You thought a lively man would die
When you made the country dry
When you made it so that he couldn’t get not another drop of rye.
Well, I know that you will feel bad when you see what he has had ...
He’s got those jake leg blues.
— Jake Leg Blues (1930)
The 18th Amendment was a failed and costly experiment in legislating abstinence from alcohol. That is one of the themes of filmmaker Ken Burn’s latest documentary, “Prohibition.” Another lesson from the three-part series, which ran on PBS last week, is never pass a law telling an American he or she can no longer do something that they had been able to do legally before.

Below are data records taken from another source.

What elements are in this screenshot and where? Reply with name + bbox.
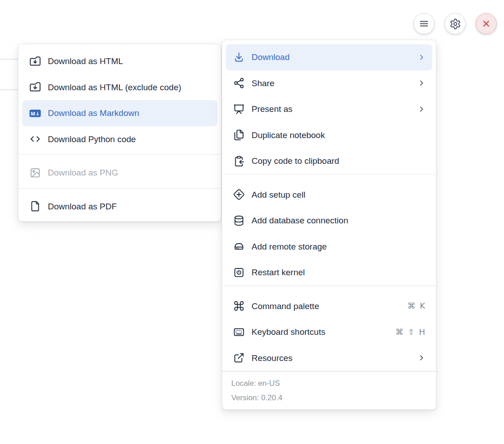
page-rule-line <box>0 59 18 60</box>
menu-item-label: Keyboard shortcuts <box>252 328 325 336</box>
shutdown-button[interactable] <box>476 13 497 34</box>
external-link-icon <box>233 352 245 364</box>
menu-item-command-palette[interactable]: Command palette⌘ K <box>226 293 432 319</box>
file-icon <box>29 200 41 213</box>
gear-icon <box>449 18 461 30</box>
svg-text:↓: ↓ <box>35 111 40 117</box>
notebook-menu: DownloadSharePresent asDuplicate noteboo… <box>222 40 436 410</box>
menu-item-label: Download as PNG <box>48 168 118 177</box>
menu-item-add-setup-cell[interactable]: Add setup cell <box>226 182 432 208</box>
menu-item-download-python-code[interactable]: Download Python code <box>22 126 217 153</box>
menu-item-label: Download <box>252 53 290 61</box>
menu-item-keyboard-shortcuts[interactable]: Keyboard shortcuts⌘ ⇧ H <box>226 319 432 345</box>
diamond-plus-icon <box>233 189 245 201</box>
menu-separator <box>222 286 436 286</box>
menu-item-label: Add database connection <box>252 216 348 225</box>
menu-item-download-as-png: Download as PNG <box>22 160 217 186</box>
svg-text:M: M <box>31 111 35 116</box>
chevron-right-icon <box>417 105 426 114</box>
hard-drive-icon <box>233 240 245 253</box>
menu-item-label: Download Python code <box>48 135 136 143</box>
menu-item-label: Copy code to clipboard <box>252 157 339 165</box>
presentation-icon <box>233 103 245 115</box>
square-power-icon <box>233 266 245 278</box>
command-icon <box>233 300 245 312</box>
folder-down-icon <box>29 55 41 67</box>
menu-item-duplicate-notebook[interactable]: Duplicate notebook <box>226 122 432 148</box>
menu-item-download-as-html[interactable]: Download as HTML <box>22 48 217 74</box>
menu-item-label: Add remote storage <box>252 242 327 251</box>
menu-item-present-as[interactable]: Present as <box>226 96 432 122</box>
menu-item-label: Download as PDF <box>48 202 117 211</box>
download-submenu: Download as HTMLDownload as HTML (exclud… <box>18 44 221 222</box>
notebook-menu-button[interactable] <box>413 13 435 34</box>
version-text: Version: 0.20.4 <box>231 391 427 405</box>
download-icon <box>233 51 245 63</box>
keyboard-icon <box>233 326 245 338</box>
shortcut-hint: ⌘ K <box>407 302 426 310</box>
hamburger-icon <box>418 18 430 29</box>
chevron-right-icon <box>417 79 426 88</box>
close-icon <box>481 18 492 29</box>
menu-item-label: Download as Markdown <box>48 109 139 117</box>
markdown-icon: M↓ <box>29 107 41 119</box>
menu-item-label: Share <box>252 79 275 88</box>
menu-item-restart-kernel[interactable]: Restart kernel <box>226 259 432 286</box>
menu-item-label: Download as HTML <box>48 57 123 65</box>
chevron-right-icon <box>417 353 426 362</box>
menu-item-add-remote-storage[interactable]: Add remote storage <box>226 234 432 260</box>
chevron-right-icon <box>417 53 426 62</box>
menu-item-label: Add setup cell <box>252 190 305 199</box>
toolbar <box>413 13 497 34</box>
menu-group: Add setup cellAdd database connectionAdd… <box>222 182 436 286</box>
shortcut-hint: ⌘ ⇧ H <box>395 328 426 336</box>
menu-item-download[interactable]: Download <box>226 44 432 70</box>
share-icon <box>233 77 245 89</box>
menu-separator <box>222 174 436 175</box>
folder-down-icon <box>29 81 41 93</box>
menu-separator <box>18 188 221 189</box>
menu-item-label: Present as <box>252 105 293 113</box>
menu-group: Download as PNG <box>18 160 221 186</box>
menu-item-resources[interactable]: Resources <box>226 345 432 371</box>
menu-item-label: Duplicate notebook <box>252 131 325 139</box>
locale-text: Locale: en-US <box>231 376 427 391</box>
menu-group: DownloadSharePresent asDuplicate noteboo… <box>222 44 436 174</box>
menu-item-label: Command palette <box>252 302 319 310</box>
image-icon <box>29 166 41 179</box>
menu-item-copy-code-to-clipboard[interactable]: Copy code to clipboard <box>226 148 432 174</box>
settings-button[interactable] <box>444 13 466 34</box>
menu-item-download-as-html-exclude-code[interactable]: Download as HTML (exclude code) <box>22 74 217 101</box>
menu-footer: Locale: en-US Version: 0.20.4 <box>222 371 436 411</box>
page-rule-line <box>0 89 18 90</box>
menu-group: Download as PDF <box>18 194 221 220</box>
menu-item-share[interactable]: Share <box>226 70 432 97</box>
menu-group: Download as HTMLDownload as HTML (exclud… <box>18 48 221 152</box>
menu-item-download-as-markdown[interactable]: M↓Download as Markdown <box>22 100 217 126</box>
clipboard-paste-icon <box>233 155 245 167</box>
menu-item-add-database-connection[interactable]: Add database connection <box>226 208 432 234</box>
files-icon <box>233 129 245 141</box>
menu-item-label: Resources <box>252 354 293 362</box>
menu-item-label: Restart kernel <box>252 268 305 277</box>
menu-separator <box>18 154 221 155</box>
code-icon <box>29 133 41 145</box>
menu-group: Command palette⌘ KKeyboard shortcuts⌘ ⇧ … <box>222 293 436 371</box>
menu-item-download-as-pdf[interactable]: Download as PDF <box>22 194 217 220</box>
database-icon <box>233 214 245 227</box>
menu-item-label: Download as HTML (exclude code) <box>48 83 181 92</box>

Because if you do, you might find some people (as author Pete Hamill noted in the documentary) with no particular thirst for alcohol looking to imbibe just so they can spit in the eye of authority. This particular species of “stubbornness Americanus” mistrusts government to begin with, and has no patience with its trying to legislate temperance.
Prohibition saw the nation divided between the “wets” and the “drys.” Big cities versus rural communities. The law-abiding ratting out the lawbreakers.
There were hypocrites and scoundrels on both sides. There were the politicians who guzzled gin in the darkened smoke-filled rooms while making public speeches about the evils of demon rum. And there were the bootleggers who didn’t care how many people were killed by their rot-gut poison.
Profits were made, families were ruined and organized crime flourished. As Burns points out in his documentary, one of the most notorious and well-known of this period was Chicago mob boss Al Capone. No mention, however, was made in the documentary concerning Capone’s supposed connection to Johnson City, or of this city’s very real involvement in the “jake leg” epidemic.
Some old-timers insist Capone got off the train regularly in Johnson City while traveling to and from his vacation home in Miami. There is no official documentation to substantiate this. There are no photos of Scarface strolling past Fountain Square. And there are only sketchy reports of people who might have seen Capone during one of his alleged stays at Montrose Court or the Windsor Hotel.
Even so, it’s an intriguing story that gets its legs from the fact Johnson City was actually called “Little Chicago” then. The city was known in the 1920s as a place abundant with bootleggers, “speakeasies” and corrupt cops. Go to www.johnsonsdepot.com — the excellent website on Johnson City’s history — and read an editorial from the Johnson City Staff-News in 1926 defending police officials from criticism of being negligent in enforcing Prohibition.
Addressing the police department’s critics, the paper notes “you go home and take a drink out of the private stock delivered to you the night before by your pet bootlegger. Yes you do. Hundreds of you. Men who are supposed to be the best citizens of Johnson City. Men who attend church every Sunday morning and who frequently enter church with a brown taste in their mouths from the effects of the night before.”
Although the Capone connection to Johnson City cannot be confirmed, it has been pretty well documented that Johnson City was one of the communities hardest hit by the jake leg epidemic. I first learned of this peculiar infliction from reading an article written by Dan Baum in the Sept. 13, 2003, issue of The New Yorker.
Victims of the jake leg experienced “foot-floppiness” and walked with a “rubber-legged gait” that often ended in paralysis. The cause was linked to their consumption of a patent medicine known as jake — Jamaica ginger extract. While this so-called medicine was sold legally under the Volstead Act, it packed the wallop of four jiggers of scotch. At nearly 85 percent alcohol, jake was mostly consumed by the urban poor in small cities.
Baum wrote that the jake epidemic was first seen as a “mystery plague” that “smote Johnson City, Tennessee, particularly hard.” (Another mystery plague would have a similarly devastating impact on Johnson City in the 1980s. Read “My Own Country” by Abraham Verghese to learn more about that.) The cause of the jake leg was suspected to be a plasticizer — tri-ortho-cresyl-phosphate — added by the manufacturer to get around federal regulations restricting alcohol content. It’s also interesting to note the plasticizer was made by only two companies in the country at the time — Eastman Kodak and the Celluloid Corporation of Newark, N.J.
The repeal of the Volstead Act, along with new federal regulations, eventually put an end to the jake leg epidemic, but not before many people had died. A man told me last week he has a relative buried in the city’s Oak Hill Cemetery who was a victim of the jake leg.
Johnson City’s reputation as Little Chicago continued well into the late 1950s. As noted on the Johnson’s Depot website, Look magazine listed Johnson City as one of 25 cities known as “a hotbed of vice conditions.”
The decline of the downtown area, along with the end of passenger rail, put an end to Little Chicago. That is until Johnson City became the first municipality in the region to pass liquor by the drink in the early 1980s.